Coiled coils as allosteric modulators of protein function (A and B) The principle of INSRTR allosteric regulation is based on the insertion of a CC-forming peptide into a target site of a protein, allowing the protein to retain its function. This setup allows the design of either (A) OFF-INSRTR, where the binding of a regulatory peptide disturbs protein function or (B) ON-INSRTR, where regulatory peptide releases the autoinhibitory loop, allowing the protein to regain its function. (C) 3D structure of OFF (top) and ON (bottom) INSRTR-TEV protease. The active site is marked in magenta.

Figure 5

Modular protease- and coiled-coil-based molecular circuits (A) Designed molecular circuits that can sense different input signals, process information, and trigger complex cellular responses. (B) Split-protease-cleavable orthogonal-CC-based (SPOC).
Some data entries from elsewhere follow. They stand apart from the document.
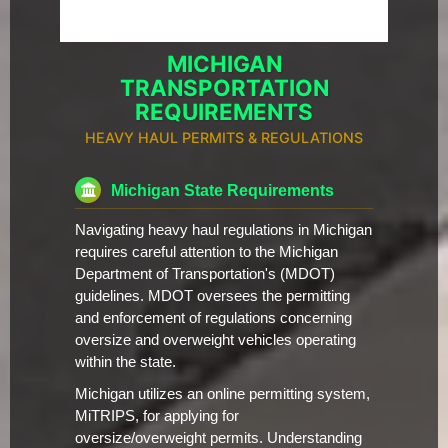
MICHIGAN
TRANSPORTATION
REQUIREMENTS
HEAVY HAUL PERMITS & REGULATIONS
Michigan State Requirements
Navigating heavy haul regulations in Michigan
requires careful attention to the Michigan
Department of Transportation's (MDOT)
guidelines. MDOT oversees the permitting
and enforcement of regulations concerning
oversize and overweight vehicles operating
within the state.
Michigan utilizes an online permitting system,
MiTRIPS, for applying for
oversize/overweight permits. Understanding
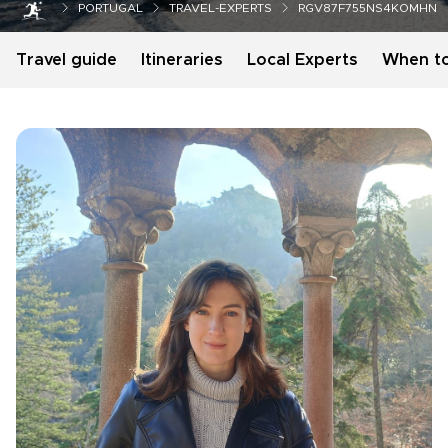
PORTUGAL
TRAVEL-EXPERTS
RGV87F755NS4KOMHN
Travel guide
Itineraries
Local Experts
When t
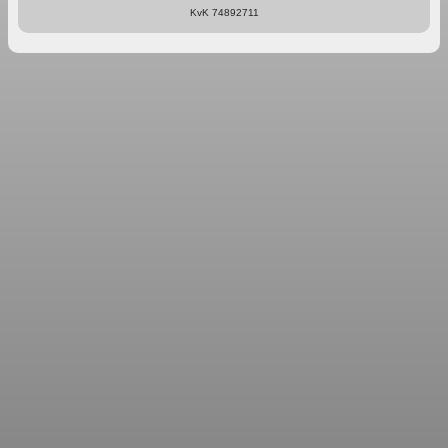
KvK 74892711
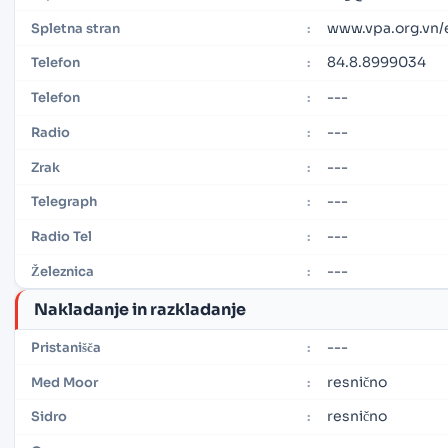
www.vpa.org.vn
Spletna stran
:
84.8.8999034
Telefon
:
---
Telefon
:
---
Radio
:
---
Zrak
:
---
Telegraph
:
---
Radio Tel
:
---
Železnica
:
Nakladanje in razkladanje
---
Pristanišča
:
resnično
Med Moor
:
resnično
Sidro
:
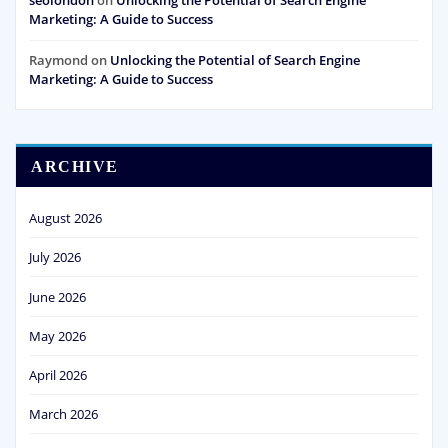
seolondon
on
Unlocking the Potential of Search Engine
Marketing: A Guide to Success
Raymond
on
Unlocking the Potential of Search Engine
Marketing: A Guide to Success
ARCHIVE
August 2026
July 2026
June 2026
May 2026
April 2026
March 2026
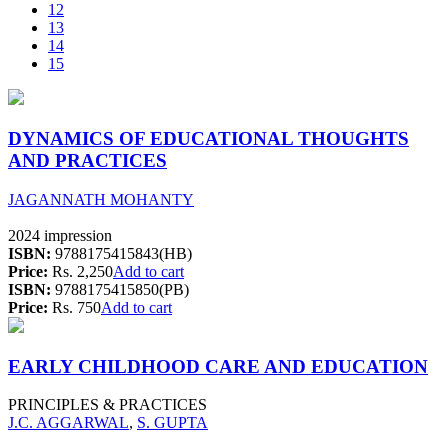
12
13
14
15
DYNAMICS OF EDUCATIONAL THOUGHTS
AND PRACTICES
JAGANNATH MOHANTY
2024 impression
ISBN:
9788175415843(HB)
Price:
Rs. 2,250
Add to cart
ISBN:
9788175415850(PB)
Price:
Rs. 750
Add to cart
EARLY CHILDHOOD CARE AND EDUCATION
PRINCIPLES & PRACTICES
J.C. AGGARWAL
,
S. GUPTA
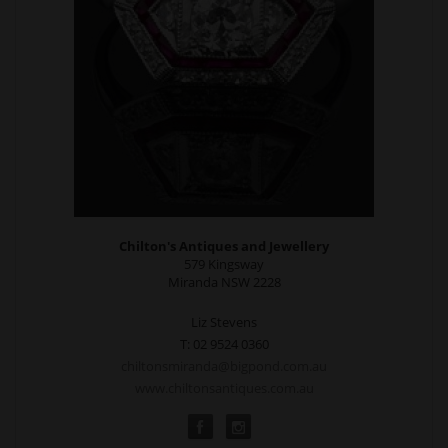
Chilton's Antiques and Jewellery
579 Kingsway
Miranda NSW 2228
Liz Stevens
T: 02 9524 0360
chiltonsmiranda@bigpond.com.au
www.chiltonsantiques.com.au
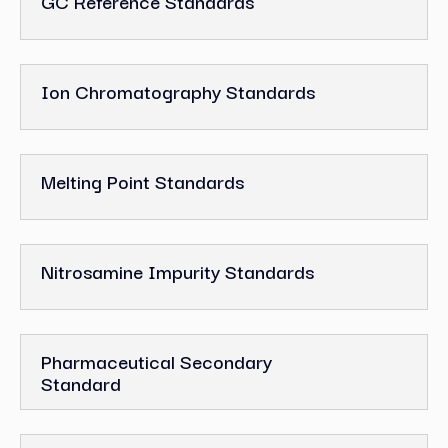
GC Reference Standards
Ion Chromatography Standards
Melting Point Standards
Nitrosamine Impurity Standards
Pharmaceutical Secondary
Standard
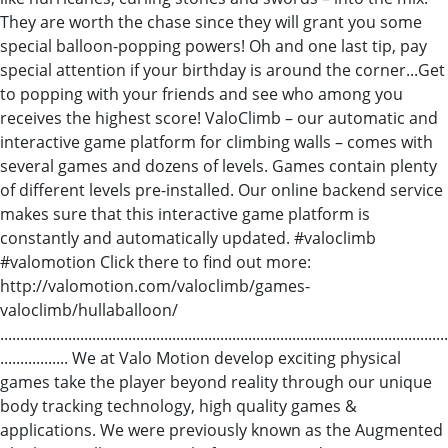
They are worth the chase since they will grant you some
special balloon-popping powers! Oh and one last tip, pay
special attention if your birthday is around the corner...Get
to popping with your friends and see who among you
receives the highest score! ValoClimb – our automatic and
interactive game platform for climbing walls – comes with
several games and dozens of levels. Games contain plenty
of different levels pre-installed. Our online backend service
makes sure that this interactive game platform is
constantly and automatically updated. #valoclimb
#valomotion Click there to find out more:
http://valomotion.com/valoclimb/games-
valoclimb/hullaballoon/
................................................................................................................
................. We at Valo Motion develop exciting physical
games take the player beyond reality through our unique
body tracking technology, high quality games &
applications. We were previously known as the Augmented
Strategically positioned protease cleavage sites and CCs enabled different levels of binding and competition. This allowed the creation of a range of two-input Boolean logic circuits. (C) Logic and circuits of hacked orthogonal modular proteases (CHOMP). Similar to SPOCK, CHOMP relies on protease-induced regulation; however, an additional type of regulation is added through the implementation of degrons. (D) Engineered inducible secretion of proteins from the endoplasmic reticulum (ER), lumER, RELEASE, and membER. CC-operated split protease system applied to an inducible protein secretion system enables regulated secretion of therapeutic proteins by an array of inputs. (E) CC-based two-part transmembrane synthetic receptor termed DocTAR. One part carries a protease and the other contains a protease-responsive split transcription factor fused to an autoinhibited antiparallel CC. Ligand-based bridging enables the release of a split transcription factor that is reconstituted in the cytosol by a third part of the system via CC interaction. (F) CC modified proteolytically engineered activators of calcium channels (PACE). The system is composed of a CAD protein domain, which can activate Orai Ca²⁺ channels, and a CC pair that renders the domain inactive. Activation was achieved by strategically incorporating protease cleavage sites positioned at the end of the CC inhibitory region.